A garden centre I use has a small aquatic section and I noticed today they were stocking Moroni rock. A quick google doesn't turn up much on this stuff other than pictures. I can't find anything really related to using it in an aquarium. So is it aquarium safe and has anybody used it?


----------



## sa80mark (19 Jul 2013)

Ive just done a search " moroni rock aquarium " and theres a few aquatic shops selling it, doesnt mean it is safe but id guess if there selling it,  it should be ?


----------



## Henry (20 Jul 2013)

Personally, I've found that if there's very little literature on the internet about it, chances are it isn't very good. I know this sounds like a very cynical view, but I've made a number of mistakes like this in the past, and learned from it.


----------



## John S (20 Jul 2013)

Thanks guys.

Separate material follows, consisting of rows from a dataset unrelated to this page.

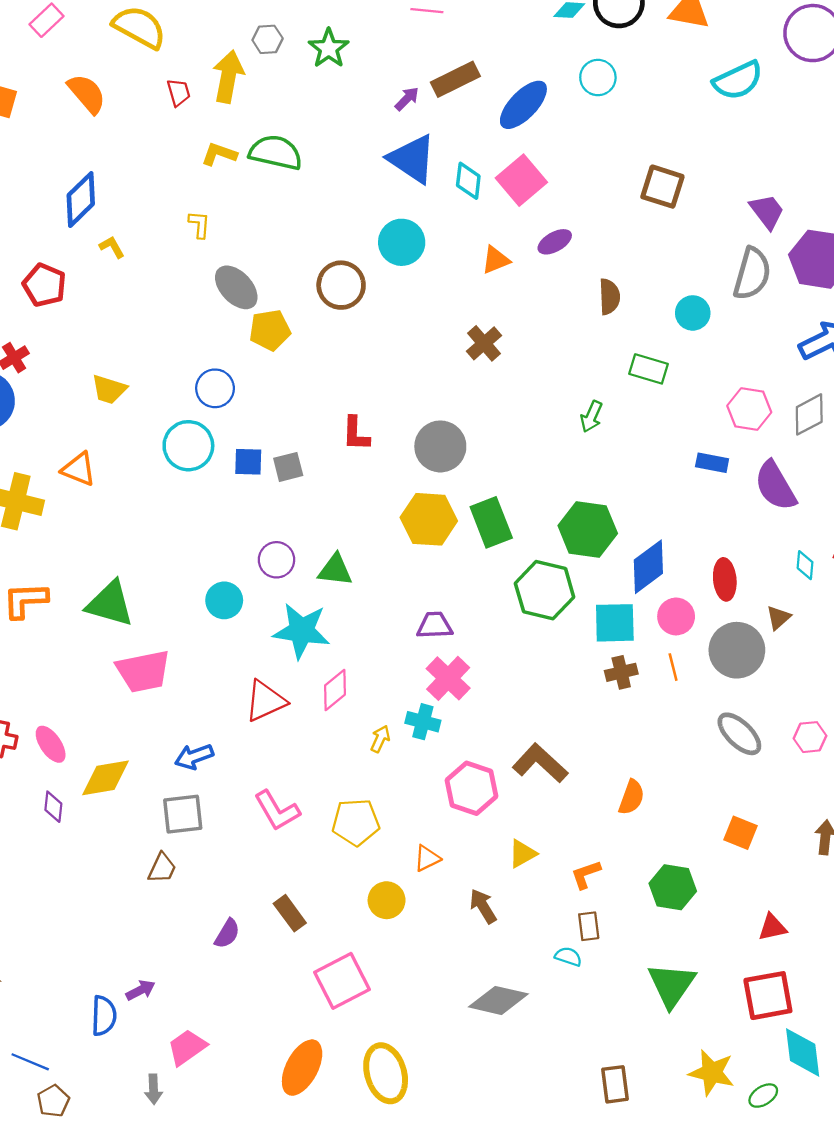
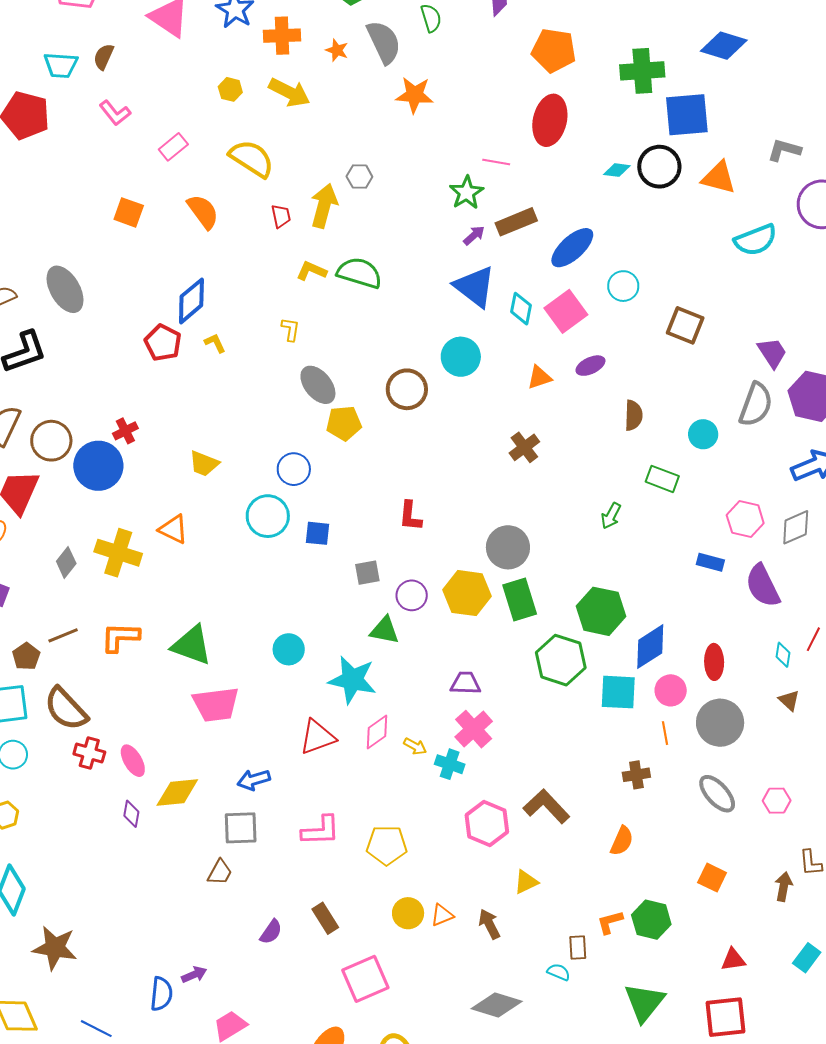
green star: (329, 48) -> (467, 193), moved
cyan circle: (598, 78) -> (623, 286), moved
red pentagon: (44, 285) -> (163, 343), moved
gray circle: (440, 446) -> (508, 547), moved
gray square: (288, 467) -> (367, 573), moved
purple circle: (276, 560) -> (412, 595), moved
brown triangle: (778, 618) -> (789, 700), moved, turned -40
brown cross: (621, 672) -> (636, 775), moved
yellow arrow: (380, 739) -> (415, 746), moved, turned 90
pink L-shape: (277, 811) -> (321, 831), turned -66
orange triangle: (427, 858) -> (442, 915), moved
orange L-shape: (586, 874) -> (610, 922), moved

I couldn't find any detailed info or images of people using it in a tank and I haven't seen it for sale in any of the LFS's I use.


----------



## John S (20 Jul 2013)

sa80mark said:


> Ive just done a search " moroni rock aquarium " and theres a few aquatic shops selling it, doesnt mean it is safe but id guess if there selling it, it should be ?


 
Mark of the places selling it do you read the prices as 0.9Kg of rock for £20+?


----------



## MirandaB (20 Jul 2013)

From what I can see from the images I googled it looks a bit like maple leaf rock but like you say there's virtually no info on it.


----------



## John S (21 Jul 2013)

OK. Got some today. It passed the vinegar test as I thought it would as other places are selling it. Will soak it for a few days and then maybe give it a go.


----------



## tim (21 Jul 2013)

It looks good let us know how it goes


----------